I'm new to folding though, and was wondering how to save and run a benchmark WU (6903). I didn't realize that was possible, and on my last set up ended up not completing 2 WU's (also didn't know the client wouldn't re-sync with previous WU if re-installed). I of course don't want to tune on a live WU.
Thanks in advance (for this and all the other info I've gathered from this site).
Someone is writing to the NVRAM area used by OCNG, seems. Odd, because per the
BIOS it should be unused (and it isn't used in all other configurations we've seen
to date).
Can you do one more test? Run your usual smocng.sh with your frequency. And then
capture hexdump immediately after running smocng? No need to power-cycle.
BTW, using CODE tag instead of QUOTE tag makes the forum use monospace font
-- much easier to read
-H8QG6:~/fah$ sudo ../smocng.sh 261 16
Success!
To ensure proper application, POWER-OFF the machine, then power it back on again.
-H8QG6:~/fah$ sudo modprobe nvram
-H8QG6:~/fah$ sudo hexdump -vC /dev/nvram
00000000 00 00 00 30 f0 30 0e 80 02 ff ff 2f 00 3d 10 05 |...0.0...../.=..|
00000010 00 00 f6 00 00 00 00 00 00 00 00 30 47 47 47 47 |...........0GGGG|
00000020 06 a1 ff ff 20 bf bf 7e 0d 00 00 00 00 00 00 00 |.... ..~........|
00000030 1d d9 00 00 00 00 00 00 00 00 00 00 00 00 30 03 |..............0.|
00000040 00 01 00 40 ee f9 00 00 00 00 00 00 00 00 00 00 |...@............|
00000050 00 80 ae 80 00 00 1f 1f ff 00 02 00 00 00 03 21 |...............!|
00000060 54 00 00 03 76 98 00 00 ba 10 32 54 76 98 d9 18 |T...v.....2Tv...|
00000070 ba 00 |..|
00000072
I'm setting up a new 4p system and am planning on trying this out.

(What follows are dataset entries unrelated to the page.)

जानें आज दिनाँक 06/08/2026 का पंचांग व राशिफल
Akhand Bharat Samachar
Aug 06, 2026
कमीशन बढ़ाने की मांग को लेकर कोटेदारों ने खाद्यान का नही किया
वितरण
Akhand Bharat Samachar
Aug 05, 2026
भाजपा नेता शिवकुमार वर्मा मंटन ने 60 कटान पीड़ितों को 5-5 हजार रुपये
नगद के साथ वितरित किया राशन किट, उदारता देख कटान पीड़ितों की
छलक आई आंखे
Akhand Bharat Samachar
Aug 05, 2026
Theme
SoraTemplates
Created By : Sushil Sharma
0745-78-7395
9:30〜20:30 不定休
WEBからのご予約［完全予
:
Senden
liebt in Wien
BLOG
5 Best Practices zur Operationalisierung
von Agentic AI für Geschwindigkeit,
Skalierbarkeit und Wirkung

I'm new to folding though, and was wondering how to save and run a benchmark WU (6903). I didn't realize that was possible, and on my last set up ended up not completing 2 WU's (also didn't know the client wouldn't re-sync with previous WU if re-installed). I of course don't want to tune on a live WU.
Thanks in advance (for this and all the other info I've gathered from this site).
cd ~
cp -a fah fah-test
cd fah-test
./fah6 -configonly
# Go through configuration and enable proxy on some obscure port, like 1234,
# - when client asks whether to use proxy, answer Yes
# - when client asks about Proxy name, answer 127.0.0.1
# - when client asks about Proxy port, answer 1234
# - when client asks to change advanced settings, answer Yes
# - when client asks about system clock having errors, answer Yes (will prevent
# client from deleting the unit when its deadline passes).

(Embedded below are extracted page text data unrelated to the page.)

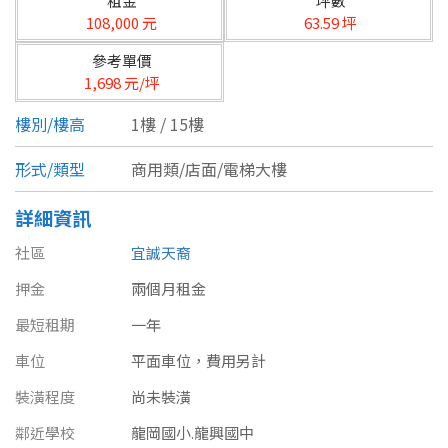
租金
坪數
台北市
108,000 元
63.59 坪
基隆市
參考單價
1,698 元/坪
新北市
樓別/樓高
1樓 / 15樓
宜蘭縣
形式/類型
商用類/店面/電梯大樓
類型(可複選)
桃園市
詳細資訊
不拘
公寓
電梯大樓
套房
新竹市
社區
宜誠天裔
別墅
透天厝
樓中樓
華廈
新竹縣
押金
兩個月租金
農舍
辦公
店面
工廠
苗栗縣
最短租期
一年
車位
平面車位，費用另計
台中市
廠辦
倉庫
土地
其他
裝潢程度
尚未裝潢
彰化縣
鄰近學校
龍岡國小.龍興國中
坪數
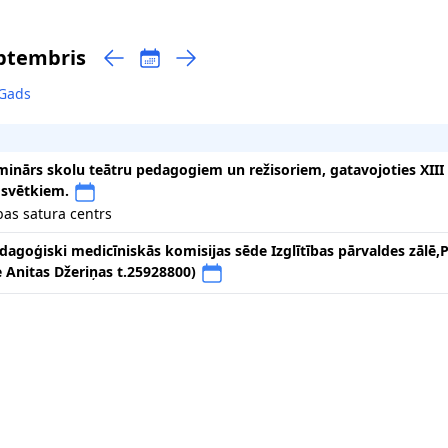
eptembris
Gads
minārs skolu teātru pedagogiem un režisoriem, gatavojoties XIII 
 svētkiem.
ības satura centrs
dagoģiski medicīniskās komisijas sēde Izglītības pārvaldes zālē,P
e Anitas Džeriņas t.25928800)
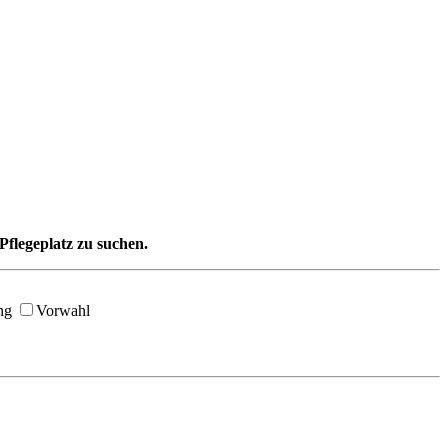
Pflegeplatz zu suchen.
ng
Vorwahl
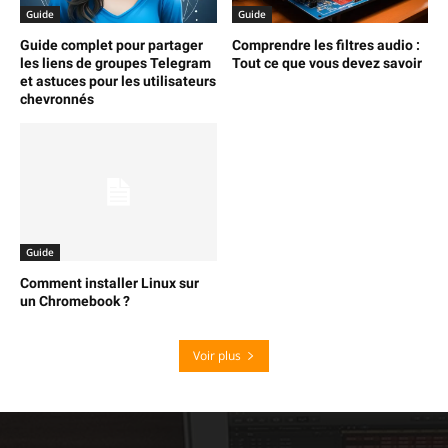
Guide
Guide
Guide complet pour partager
Comprendre les filtres audio :
les liens de groupes Telegram
Tout ce que vous devez savoir
et astuces pour les utilisateurs
chevronnés
Guide
Comment installer Linux sur
un Chromebook ?
Voir plus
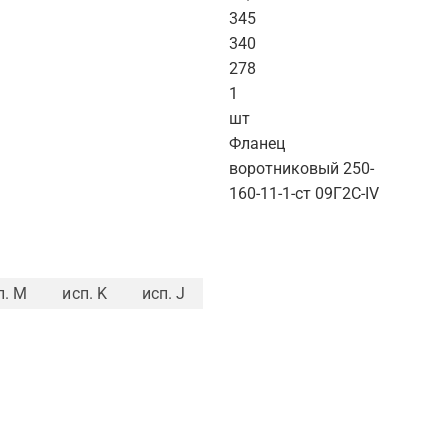
345
340
278
1
шт
Фланец
воротниковый 250-
160-11-1-ст 09Г2С-IV
п. M
исп. K
исп. J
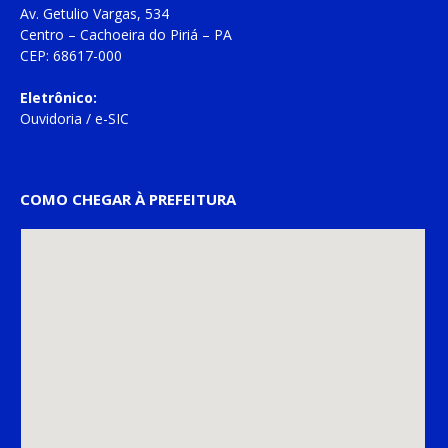
Av. Getulio Vargas, 534
Centro – Cachoeira do Piriá – PA
CEP: 68617-000
Eletrônico:
Ouvidoria
/
e-SIC
COMO CHEGAR À PREFEITURA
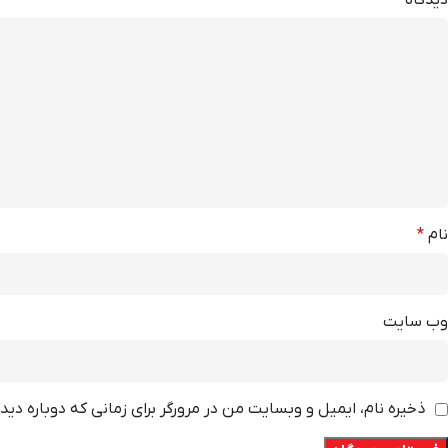
نام
*
وب‌ سایت
ذخیره نام، ایمیل و وبسایت من در مرورگر برای زمانی که دوباره دی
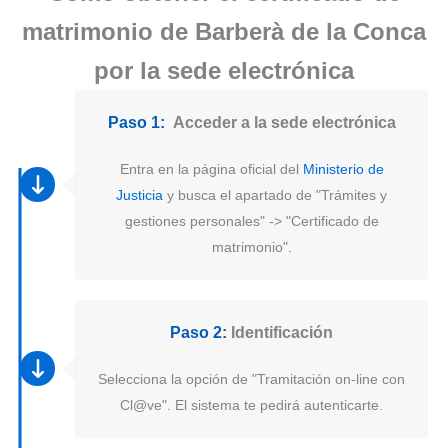
matrimonio de Barberà de la Conca
por la sede electrónica
Paso 1:
Acceder a la sede electrónica
Entra en la página oficial del
Ministerio de
Justicia
y busca el apartado de "Trámites y
gestiones personales" -> "Certificado de
matrimonio".
Paso 2:
Identificación
Selecciona la opción de "Tramitación on-line con
Cl@ve". El sistema te pedirá autenticarte.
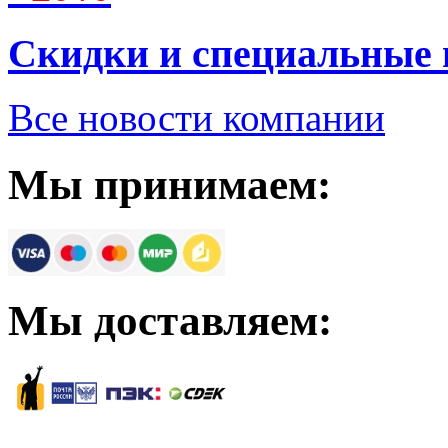
Скидки и специальные
Все новости компании
Мы принимаем:
Мы доставляем:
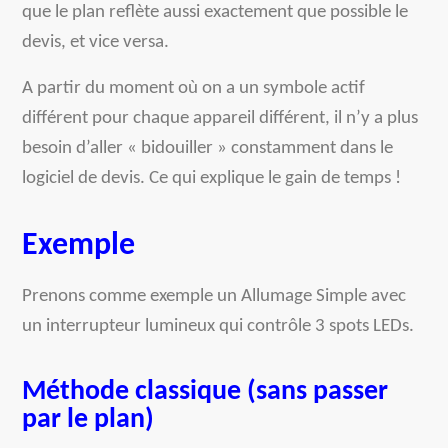
que le plan reflète aussi exactement que possible le
devis, et vice versa.
A partir du moment où on a un symbole actif
différent pour chaque appareil différent, il n’y a plus
besoin d’aller « bidouiller » constamment dans le
logiciel de devis. Ce qui explique le gain de temps !
Exemple
Prenons comme exemple un Allumage Simple avec
un interrupteur lumineux qui contrôle 3 spots LEDs.
Méthode classique (sans passer
par le plan)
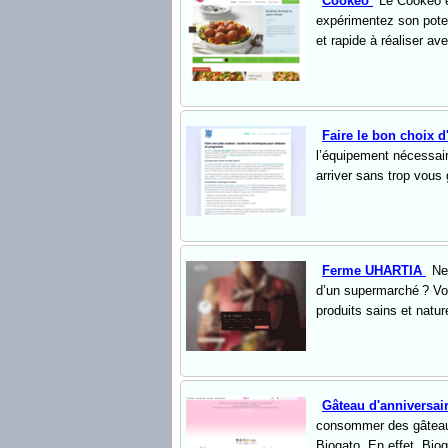
Cookeo
Le Cookeo e
expérimentez son poten
et rapide à réaliser av
Faire le bon choix 
l’équipement nécessair
arriver sans trop vous 
Ferme UHARTIA
Ne
d’un supermarché ? V
produits sains et natur
Gâteau d'anniversai
consommer des gâteaux
Biogato. En effet, Biog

# - when client asks about machine ID, set it to a number you don't normally
# use (e.g. 10)
# Once client configuration is done, continue with the following steps
cd work
mv wudata_*.dat ..
rm *
mv ../wudata_*.dat .
cd ~
tar -czf fah-test.tar.gz fah-test
Core32, you did load Optimal Defaults in the BIOS, right? Did you change any other options?

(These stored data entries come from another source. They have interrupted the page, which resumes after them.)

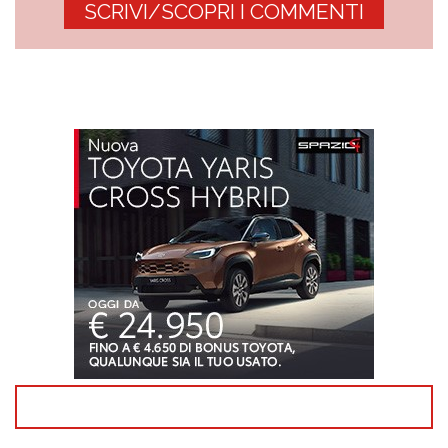
SCRIVI/SCOPRI I COMMENTI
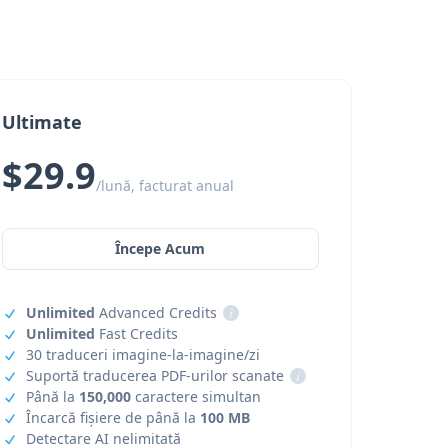
Ultimate
$29.9
/lună, facturat anual
Începe Acum
Unlimited
Advanced Credits
i
Unlimited
Fast Credits
30 traduceri imagine-la-imagine/zi
Suportă traducerea PDF-urilor scanate
i
Până la
150,000
caractere simultan
Încarcă fișiere de până la
100 MB
Detectare AI nelimitată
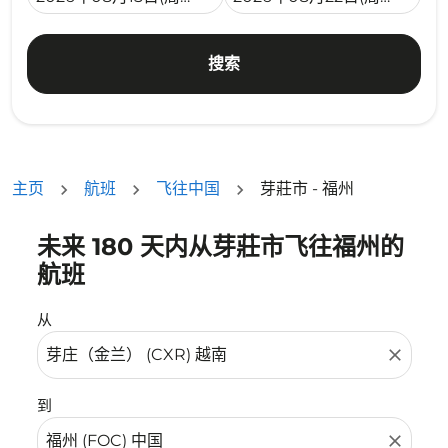
搜索
主页
航班
飞往中国
芽莊市 - 福州
未来 180 天内从芽莊市飞往福州的
没有符合您的筛选条件的机票。请调整您的筛选条件。
航班
从
close
到
close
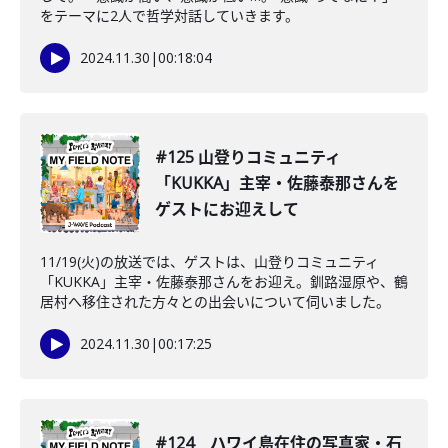
をテーマに2人で哲学対話していきます。
2024.11.30
|
00:18:04
#125 山登りコミュニティ
「KUKKA」主宰・佐藤泰那さんを
ゲストにお迎えして
11/19(火)の放送では、ゲストは、山登りコミュニティ
「KUKKA」主宰・佐藤泰那さんをお迎え。釧路湿原や、鶴
居村へ移住された方々との出会いについて伺いました。
2024.11.30
|
00:17:25
#124 ハワイ島在住の写真家・石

I'm thinking some customization could be responsible for this....
The only other parameter I changed was the fan profile to Balanced from Full.
BIOS settings to check
- PowerNow set to Disabled (see above for the check)
- NUMA/SRAT set to Enabled
- Node Interleaving set to Disabled
- Bank/channel interleaving set to Auto or Enabled
Anyway, here's one more test:
- make sure memtest86 is installed
- run smocng.sh with your usual parameters
- power the machine off
- wait a while, then power it back on; however, do not let it boot; interrupt it in GRUB's (bootloader) menu and start memtest86 instead
- record CPU frequency value from memtest86 (base: 1800)
- power the machine off
- wait a while, then power it back on and start memtest again
- record CPU frequency value again and compare with the previous one
The idea of this test is isolating the issue to either Linux or BIOS.